Firstly, the surgeon must perform an iridotomy with a YAG laser. An opening is created on the external margin of the iris so that the aqueous humour can circulate naturally inside the eyeball and thereby avoid a potential increase in intraocular pressure (IOP) after surgery. This is a quick and painless procedure which is generally performed a few days before surgery, but which can also be done on the same day if the surgeon considers it appropriate.
The implant of the Verisyse lens takes approximately 10 minutes in the hands of an experienced surgeon. A local anaesthetic is administered first. Corneal incisions are then made to enable the surgeon to work inside the eye. The lens is implanted and anchored to the iris thanks to special instruments.
If a rigid version has been chosen, a corneal suture is performed to help the wound to heal. Finally, on some occasions an eye patch is applied which must be worn until the next visit.
The patient may return home shortly after the operation, but they are advised to be accompanied by a trusted acquaintance as it is not recommended to drive or travel alone.
Both the review on the day after surgery and subsequent reviews over the following months are of vital importance to monitor the stability of the implant and to avoid potential complications. Please remember to attend all appointments scheduled by your ophthalmologist.
What are the advantages and disadvantages?

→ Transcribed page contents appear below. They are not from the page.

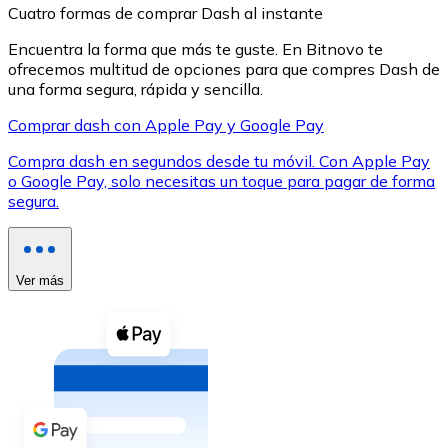
Cuatro formas de comprar Dash al instante
Encuentra la forma que más te guste. En Bitnovo te
ofrecemos multitud de opciones para que compres Dash de
una forma segura, rápida y sencilla.
Comprar dash con Apple Pay y Google Pay
XRP
Compra dash en segundos desde tu móvil. Con Apple Pay
XRP
o Google Pay, solo necesitas un toque para pagar de forma
segura.
Ver todo
Efectivo
Ver más
Compra criptomonedas con efectivo en tu tienda más 
Comprar con efectivo
Transferencia SEPA
Añade fondos a tu cuenta Bitnovo o realiza compras di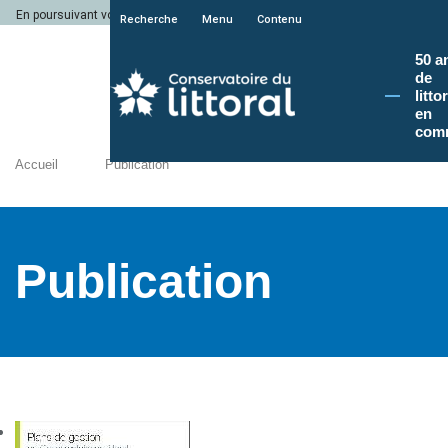
En poursuivant votre navigation sur le site du Conservatoire du littoral, vous a
Recherche
Menu
Contenu
50 a
de
litto
en
com
Accueil
Publication
Publication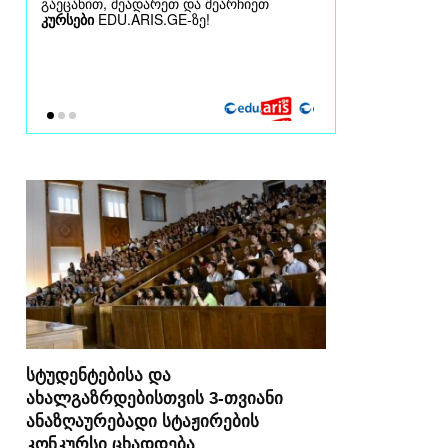
სტუდენტებისა და
ახალგაზრდებისთვის 3-თვიანი
ანაზღაურებადი სტაჟირების
კონკურსი ცხადდება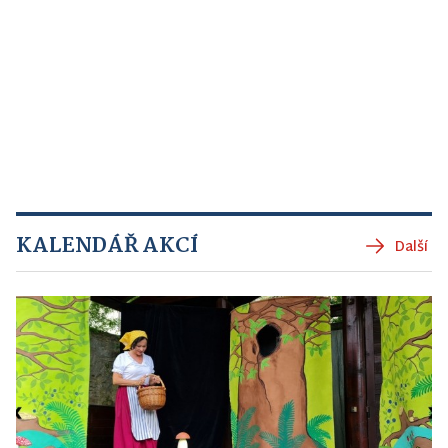
KALENDÁŘ AKCÍ
Další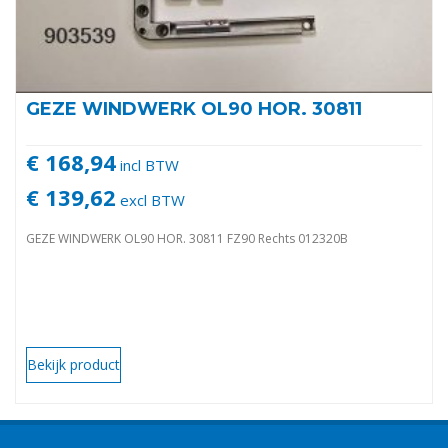
GEZE WINDWERK OL90 HOR. 30811
€ 168,94
incl BTW
€ 139,62
excl BTW
GEZE WINDWERK OL90 HOR. 30811 FZ90 Rechts 012320B
Bekijk product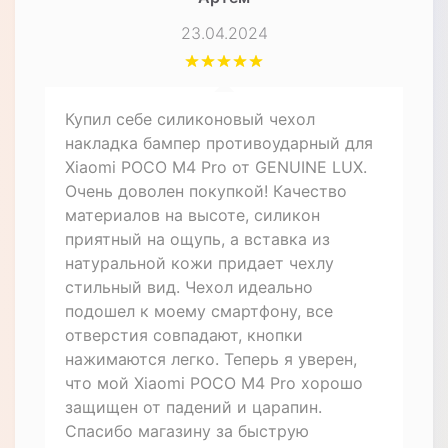
23.04.2024
Купил себе силиконовый чехол
накладка бампер противоударный для
Xiaomi POCO M4 Pro от GENUINE LUX.
Очень доволен покупкой! Качество
материалов на высоте, силикон
приятный на ощупь, а вставка из
натуральной кожи придает чехлу
стильный вид. Чехол идеально
подошел к моему смартфону, все
отверстия совпадают, кнопки
нажимаются легко. Теперь я уверен,
что мой Xiaomi POCO M4 Pro хорошо
защищен от падений и царапин.
Спасибо магазину за быструю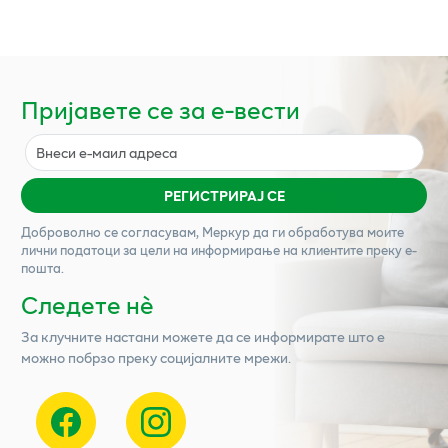
Пријавете се за е-вести
РЕГИСТРИРАЈ СЕ
Доброволно се согласувам,
Меркур
да ги обработува моите
лични податоци за цели на информирање на клиентите преку е-
пошта.
Следете нѐ
За клучните настани можете да се информирате што е
можно побрзо преку социјалните мрежи.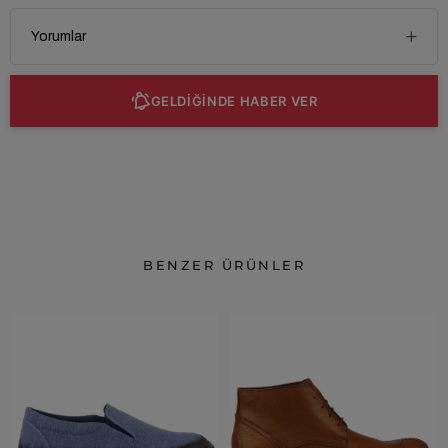
Yorumlar
GELDİĞİNDE HABER VER
BENZER ÜRÜNLER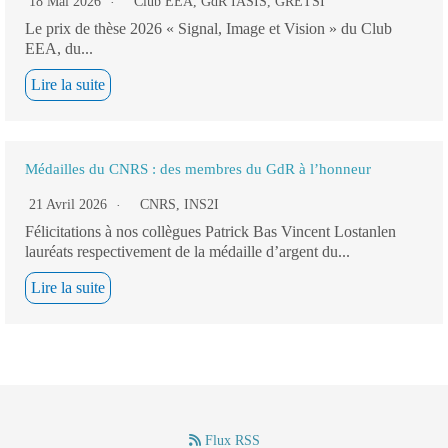
18 Mai 2026
Club EEA
,
GdR IASIS
,
GRETSI
Le prix de thèse 2026 « Signal, Image et Vision » du Club
EEA, du...
Lire la suite
Médailles du CNRS : des membres du GdR à l’honneur
21 Avril 2026
CNRS
,
INS2I
Félicitations à nos collègues Patrick Bas Vincent Lostanlen
lauréats respectivement de la médaille d’argent du...
Lire la suite
Flux RSS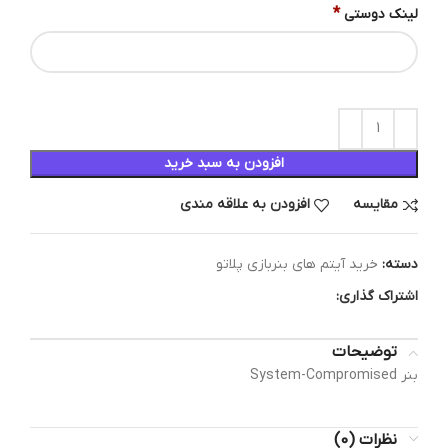
*
لینک دوستی
افزودن به سبد خرید
مقایسه
افزودن به علاقه مندی
دسته:
خرید آیتم های بنربازی پلاتو
اشتراک گذاری:
توضیحات
بنر System-Compromised
نظرات (0)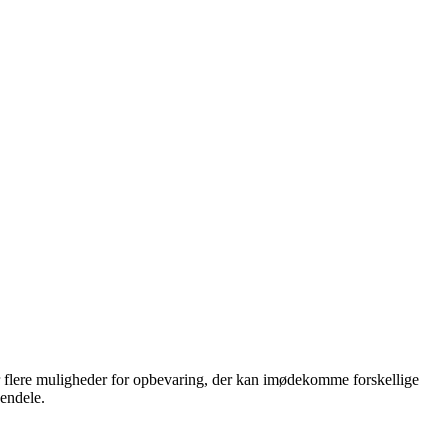
er flere muligheder for opbevaring, der kan imødekomme forskellige
jendele.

As the Verisyse lens is positioned in the anterior chamber of the eye, it can be detected at any time due to the transparency of the cornea. This is not a factor to take into account as it is barely noticeable, and could only be seen by someone looking closely and intently.
The visual results obtained with Verisyse lenses are highly satisfactory and stable. Visual recovery is quick, no stitches are needed when the most modern version of the lens is used, they are highly predictable and excellent visual quality is achieved. They are designed to avoid interfering with the eye’s other structures and for this reason the risk of developing cataracts or affecting the endothelium (innermost corneal layer) is minimal. As no part of the eye’s structure is permanently modified, they can be removed if necessary during an equally simple procedure as that used to implant them. This means that the lens can be replaced by a new one at any time, or a different operation can be considered, such as refractive lens surgery.
In short, it is the ideal solution for people who would like to do without spectacles and achieve optimum visual quality.